BACKGROUND: The clinical response to inhaled corticosteroids (ICS) is associated with single nucleotide polymorphisms (SNPs) in various genes. This study aimed to relate variations in genes in the steroid pathway and asthma susceptibility genes to exacerbations in children and young adults treated with ICS. METHODS: We performed a meta-analysis of three cohort studies: Pharmacogenetics of Asthma Medication in Children: Medication with Anti-Inflammatory effects (n = 357, age: 4-12 years, the Netherlands), BREATHE (n = 820, age: 3-22 years, UK) and Paediatric Asthma Gene Environment Study (n = 391, age: 2-16 years, UK). Seventeen genes were selected based on a role in the glucocorticoid signalling pathway or a reported association with asthma. Two outcome parameters were used to reflect exacerbations: hospital visits and oral corticosteroid (OCS) use in the previous year. The most significant associations were tested in three independent validation cohorts; the Childhood Asthma Management Programme (clinical trial, n = 172, age: 5-12 years, USA), the Genes- environment and Mixture in Latino Americans II- study (n = 745, age: 8-21, USA) and the Pharmacogenetics of adrenal suppression cohort (n = 391, age: 5-18, UK) to test the robustness of the findings. Finally, all results were meta-analysed. RESULTS: Two SNPs in ST13 (rs138335 and rs138337), but not in the other genes, were associated at a nominal level with an increased risk of exacerbations in asthmatics using ICS in the three cohorts studied. In a meta-analysis of all six studies, ST13 rs138335 remained associated with an increased risk of asthma-related hospital visits and OCS use in the previous year; OR = 1.22 (P = 0.013) and OR = 1.22 (P = 0.0017), respectively.

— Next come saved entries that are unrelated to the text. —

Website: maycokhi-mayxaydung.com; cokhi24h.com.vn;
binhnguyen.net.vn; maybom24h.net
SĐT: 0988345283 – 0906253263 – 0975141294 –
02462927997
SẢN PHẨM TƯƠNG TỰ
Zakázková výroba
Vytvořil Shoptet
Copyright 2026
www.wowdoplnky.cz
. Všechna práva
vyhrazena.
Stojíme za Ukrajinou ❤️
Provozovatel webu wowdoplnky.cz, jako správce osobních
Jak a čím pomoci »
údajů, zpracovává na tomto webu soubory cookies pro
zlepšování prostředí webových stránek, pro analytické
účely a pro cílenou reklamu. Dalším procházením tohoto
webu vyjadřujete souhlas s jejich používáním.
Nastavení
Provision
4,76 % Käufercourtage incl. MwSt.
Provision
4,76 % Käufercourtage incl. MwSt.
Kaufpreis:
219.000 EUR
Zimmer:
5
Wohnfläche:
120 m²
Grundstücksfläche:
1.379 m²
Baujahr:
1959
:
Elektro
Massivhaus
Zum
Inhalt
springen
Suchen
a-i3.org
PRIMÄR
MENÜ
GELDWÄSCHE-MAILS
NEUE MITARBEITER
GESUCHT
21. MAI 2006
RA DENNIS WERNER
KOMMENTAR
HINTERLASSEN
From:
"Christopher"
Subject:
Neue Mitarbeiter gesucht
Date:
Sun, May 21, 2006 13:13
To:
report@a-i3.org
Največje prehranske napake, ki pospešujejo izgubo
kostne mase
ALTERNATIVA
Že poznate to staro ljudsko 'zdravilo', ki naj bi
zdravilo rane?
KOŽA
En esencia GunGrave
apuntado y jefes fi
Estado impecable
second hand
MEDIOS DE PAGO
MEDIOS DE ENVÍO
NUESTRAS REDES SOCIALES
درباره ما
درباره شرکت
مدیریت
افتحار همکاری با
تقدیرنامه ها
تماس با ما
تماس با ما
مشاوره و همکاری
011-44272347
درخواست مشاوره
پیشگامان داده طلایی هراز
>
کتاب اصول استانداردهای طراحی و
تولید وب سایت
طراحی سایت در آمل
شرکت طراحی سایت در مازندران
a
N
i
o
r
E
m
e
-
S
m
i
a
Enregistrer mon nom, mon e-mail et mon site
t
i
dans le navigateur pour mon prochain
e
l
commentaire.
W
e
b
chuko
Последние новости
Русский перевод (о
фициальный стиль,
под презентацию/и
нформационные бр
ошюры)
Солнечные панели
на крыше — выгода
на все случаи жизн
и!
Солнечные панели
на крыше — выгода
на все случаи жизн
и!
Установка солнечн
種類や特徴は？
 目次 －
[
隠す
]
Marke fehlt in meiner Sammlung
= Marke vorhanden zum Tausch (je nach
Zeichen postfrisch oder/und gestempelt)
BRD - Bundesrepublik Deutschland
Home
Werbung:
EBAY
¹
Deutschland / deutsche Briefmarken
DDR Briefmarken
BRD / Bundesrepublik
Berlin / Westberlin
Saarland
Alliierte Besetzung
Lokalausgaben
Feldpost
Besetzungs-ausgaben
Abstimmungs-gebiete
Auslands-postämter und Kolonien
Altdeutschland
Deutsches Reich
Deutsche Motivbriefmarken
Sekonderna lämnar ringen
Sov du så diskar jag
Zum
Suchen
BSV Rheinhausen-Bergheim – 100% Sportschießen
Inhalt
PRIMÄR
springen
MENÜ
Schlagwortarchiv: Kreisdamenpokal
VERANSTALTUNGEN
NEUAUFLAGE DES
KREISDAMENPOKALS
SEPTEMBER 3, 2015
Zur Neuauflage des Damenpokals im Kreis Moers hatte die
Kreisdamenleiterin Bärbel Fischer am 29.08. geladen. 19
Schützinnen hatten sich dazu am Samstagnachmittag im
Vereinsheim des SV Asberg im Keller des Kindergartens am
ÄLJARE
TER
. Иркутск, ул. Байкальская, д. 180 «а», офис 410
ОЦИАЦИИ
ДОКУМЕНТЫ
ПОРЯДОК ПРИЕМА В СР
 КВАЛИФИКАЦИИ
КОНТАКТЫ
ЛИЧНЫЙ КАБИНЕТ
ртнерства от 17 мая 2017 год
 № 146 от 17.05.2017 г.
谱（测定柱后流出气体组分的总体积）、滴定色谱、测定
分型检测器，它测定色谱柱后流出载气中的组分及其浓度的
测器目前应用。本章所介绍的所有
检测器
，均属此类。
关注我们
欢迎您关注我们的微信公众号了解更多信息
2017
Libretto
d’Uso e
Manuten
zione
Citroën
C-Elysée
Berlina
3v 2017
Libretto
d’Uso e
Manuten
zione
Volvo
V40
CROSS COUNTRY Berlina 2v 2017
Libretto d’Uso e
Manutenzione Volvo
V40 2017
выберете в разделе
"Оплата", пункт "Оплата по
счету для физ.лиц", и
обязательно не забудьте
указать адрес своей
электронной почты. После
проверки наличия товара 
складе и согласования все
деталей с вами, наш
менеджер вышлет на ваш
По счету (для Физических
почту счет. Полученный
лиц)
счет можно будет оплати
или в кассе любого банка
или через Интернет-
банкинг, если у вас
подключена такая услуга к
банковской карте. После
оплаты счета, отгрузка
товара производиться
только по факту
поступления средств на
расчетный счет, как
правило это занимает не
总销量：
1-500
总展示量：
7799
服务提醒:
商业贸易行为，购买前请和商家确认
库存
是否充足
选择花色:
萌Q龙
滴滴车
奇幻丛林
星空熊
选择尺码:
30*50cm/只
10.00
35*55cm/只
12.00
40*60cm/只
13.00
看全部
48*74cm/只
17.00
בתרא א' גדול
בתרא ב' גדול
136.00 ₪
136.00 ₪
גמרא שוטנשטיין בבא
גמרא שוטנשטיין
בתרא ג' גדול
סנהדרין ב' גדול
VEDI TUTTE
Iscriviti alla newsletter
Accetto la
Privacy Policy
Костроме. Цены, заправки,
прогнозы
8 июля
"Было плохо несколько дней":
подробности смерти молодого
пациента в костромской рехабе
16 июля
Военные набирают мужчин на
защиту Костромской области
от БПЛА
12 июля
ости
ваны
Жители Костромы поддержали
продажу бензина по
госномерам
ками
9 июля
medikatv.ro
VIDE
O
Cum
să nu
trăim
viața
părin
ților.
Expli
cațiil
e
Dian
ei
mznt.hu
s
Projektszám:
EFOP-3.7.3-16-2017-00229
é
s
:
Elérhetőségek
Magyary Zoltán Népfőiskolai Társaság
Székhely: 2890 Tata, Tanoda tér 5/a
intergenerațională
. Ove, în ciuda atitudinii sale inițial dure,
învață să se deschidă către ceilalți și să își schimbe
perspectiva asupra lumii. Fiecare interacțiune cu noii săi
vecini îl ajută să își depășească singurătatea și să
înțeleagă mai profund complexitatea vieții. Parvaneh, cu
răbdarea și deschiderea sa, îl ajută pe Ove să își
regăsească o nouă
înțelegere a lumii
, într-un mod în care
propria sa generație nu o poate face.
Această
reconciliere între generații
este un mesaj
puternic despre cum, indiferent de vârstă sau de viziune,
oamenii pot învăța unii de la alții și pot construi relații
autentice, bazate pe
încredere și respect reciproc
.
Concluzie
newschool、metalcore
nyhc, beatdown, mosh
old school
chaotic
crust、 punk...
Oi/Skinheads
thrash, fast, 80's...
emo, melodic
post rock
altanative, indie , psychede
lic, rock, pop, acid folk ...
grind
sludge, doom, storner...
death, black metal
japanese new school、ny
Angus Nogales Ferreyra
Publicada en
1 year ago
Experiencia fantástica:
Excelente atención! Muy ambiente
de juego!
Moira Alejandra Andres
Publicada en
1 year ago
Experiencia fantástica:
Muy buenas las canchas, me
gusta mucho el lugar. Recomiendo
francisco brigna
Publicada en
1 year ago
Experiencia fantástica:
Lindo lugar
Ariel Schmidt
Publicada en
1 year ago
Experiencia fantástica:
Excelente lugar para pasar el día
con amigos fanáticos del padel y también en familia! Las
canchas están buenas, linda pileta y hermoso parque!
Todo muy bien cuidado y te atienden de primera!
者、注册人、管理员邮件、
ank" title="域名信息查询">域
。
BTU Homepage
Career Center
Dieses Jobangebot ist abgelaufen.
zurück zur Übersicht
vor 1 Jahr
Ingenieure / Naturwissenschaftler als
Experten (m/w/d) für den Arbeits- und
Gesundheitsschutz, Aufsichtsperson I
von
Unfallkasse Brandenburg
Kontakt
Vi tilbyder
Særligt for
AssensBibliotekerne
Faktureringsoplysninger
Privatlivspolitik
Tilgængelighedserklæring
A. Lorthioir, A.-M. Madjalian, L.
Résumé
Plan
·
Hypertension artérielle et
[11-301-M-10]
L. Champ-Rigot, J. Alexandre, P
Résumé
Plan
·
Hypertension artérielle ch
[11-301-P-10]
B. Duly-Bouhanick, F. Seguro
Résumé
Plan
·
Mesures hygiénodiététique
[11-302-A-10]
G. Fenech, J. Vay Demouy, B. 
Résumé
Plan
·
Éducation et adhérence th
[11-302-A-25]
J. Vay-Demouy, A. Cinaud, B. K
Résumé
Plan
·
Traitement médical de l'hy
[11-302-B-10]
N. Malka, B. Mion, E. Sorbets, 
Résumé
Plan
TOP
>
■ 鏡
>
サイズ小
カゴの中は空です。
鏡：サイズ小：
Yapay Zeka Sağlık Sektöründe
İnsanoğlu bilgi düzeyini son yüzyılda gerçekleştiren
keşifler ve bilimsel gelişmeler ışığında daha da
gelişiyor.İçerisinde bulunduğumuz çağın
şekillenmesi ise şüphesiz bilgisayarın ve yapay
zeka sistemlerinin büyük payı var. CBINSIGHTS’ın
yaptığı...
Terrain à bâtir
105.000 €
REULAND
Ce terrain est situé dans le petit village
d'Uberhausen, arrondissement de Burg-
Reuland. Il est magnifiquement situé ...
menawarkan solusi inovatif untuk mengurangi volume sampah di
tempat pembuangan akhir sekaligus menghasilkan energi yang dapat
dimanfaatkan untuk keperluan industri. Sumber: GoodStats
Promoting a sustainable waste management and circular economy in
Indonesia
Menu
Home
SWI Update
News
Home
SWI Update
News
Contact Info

CONCLUSION AND CLINICAL RELEVANCE: A novel susceptibility gene, ST13, coding for a cochaperone of the glucocorticoid receptor, is associated with exacerbations in asthmatic children and young adults despite their ICS use. Genetic variation in the glucocorticoid signalling pathway may contribute to the interindividual variability in clinical response to ICS treatment in children and young adults.